The complications of KTS include thrombophlebitis, deep venous thrombosis, pulmonary embolism, and congestive heart failure. There has been case reports of KTS presenting with life-threatening hematochezia and symptoms of iron deficiency anemia as an outcome of gastrointestinal vascular malformations [7] [8] . KTS can also present as renal hemangioma with complicating perirenal hematoma requiring nephrectomy [9] . There has been a case report of pulmonary vascular malformations of KTS leading to thromboembolism [10] and leading to death of the patients [11] .

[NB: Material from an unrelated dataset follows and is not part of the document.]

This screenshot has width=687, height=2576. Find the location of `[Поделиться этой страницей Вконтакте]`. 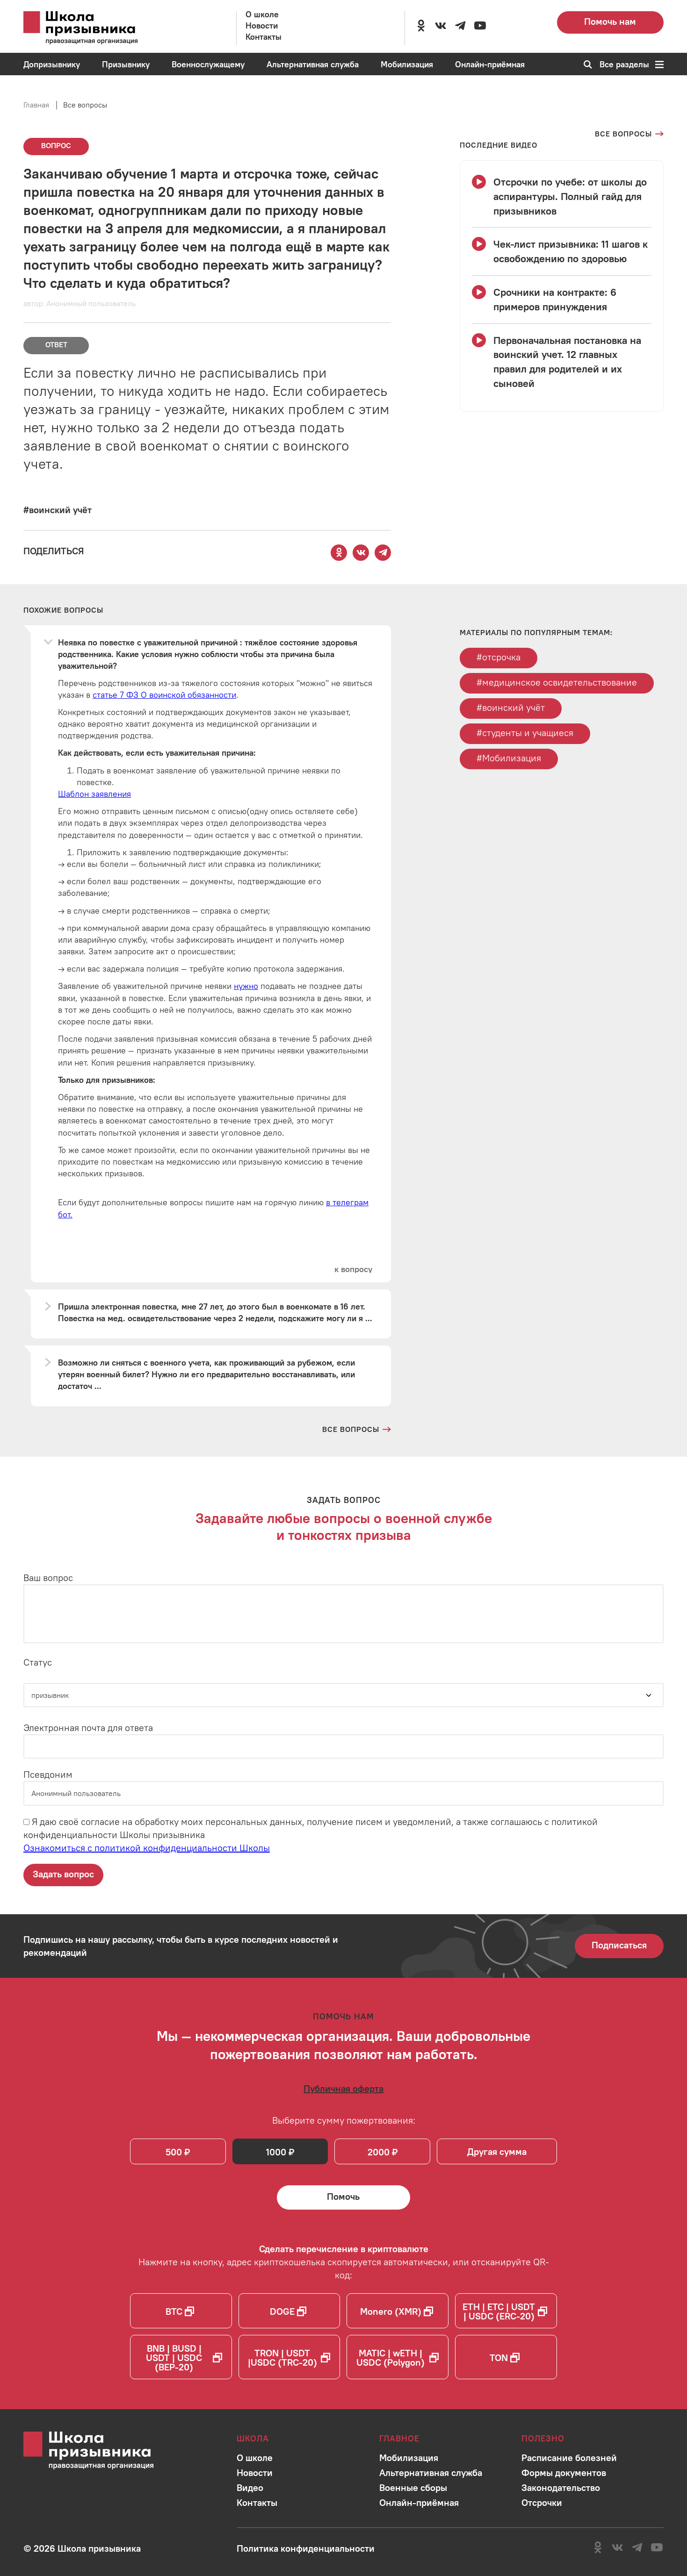

[Поделиться этой страницей Вконтакте] is located at coordinates (361, 552).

Management of KTS is dependent upon individual symptoms, it is mainly supportive and symptomatic, Surgical procedure is used only in very distressing cases [12] . The patient needs regular follow-up to the medical personnel and also regular radiological monitoring. Our patient was treated conservatively with compression therapy, special orthopedic footwear, and lifestyle adjustment to improve the use of the limb, she is on regular follow-up.
4. Conclusion
Klippel-Trénaunay syndrome is an uncommon yet distinct clinical entity. It can involve multiple organ systems, and the patients can have visceral organ complications. The management of KTS is challenging and multidimensional. It should be cautious, and regular follow-up of the patients is to be taken care of. More researches are requested to better understand the pathogenesis of the disease and to provide new therapeutic possibilities.
Conflicts of Interest
All the authors have no conflicts of interest to disclose.
Ethics Statement
Written informed consent was obtained from the patient’s parents for publication of this case report and any accompanying images.